■ **WORK TO BE COMPLETED**
Go through the records and count every line that holds "nhạc". Only the number belongs in the reply.

■ **AVAILABLE DATA**

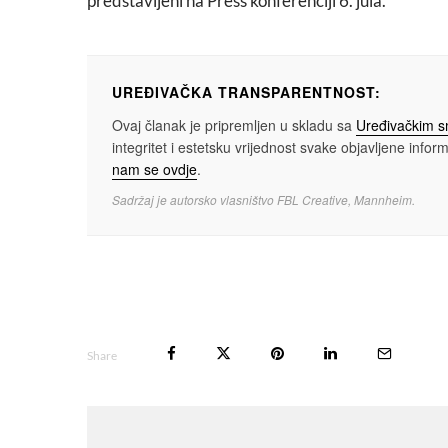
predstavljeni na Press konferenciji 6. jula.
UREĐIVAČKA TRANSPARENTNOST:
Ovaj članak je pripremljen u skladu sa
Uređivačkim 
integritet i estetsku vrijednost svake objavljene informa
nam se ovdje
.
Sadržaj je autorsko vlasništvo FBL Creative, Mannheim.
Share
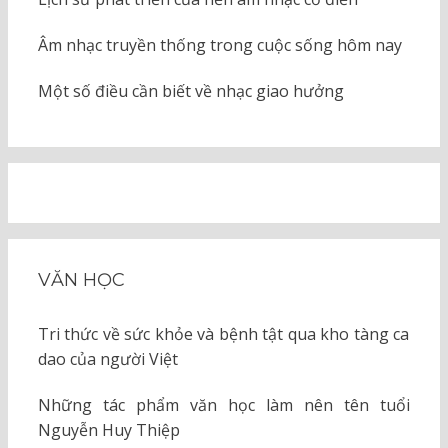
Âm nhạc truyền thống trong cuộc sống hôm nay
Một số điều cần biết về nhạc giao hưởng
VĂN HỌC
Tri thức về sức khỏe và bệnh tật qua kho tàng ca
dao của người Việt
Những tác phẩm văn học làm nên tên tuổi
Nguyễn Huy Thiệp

==

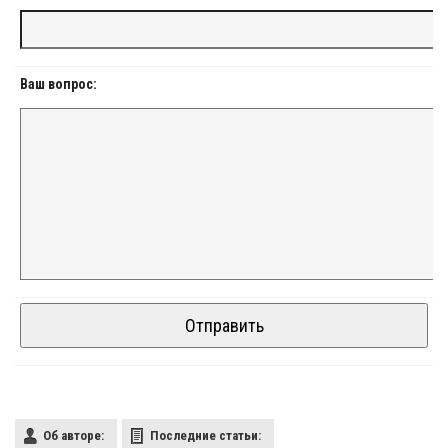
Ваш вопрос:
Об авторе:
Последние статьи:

---

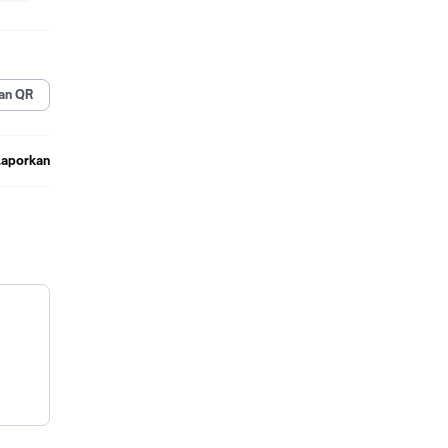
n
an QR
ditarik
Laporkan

■ **SOLUTION FOR THIS PROBLEM**
2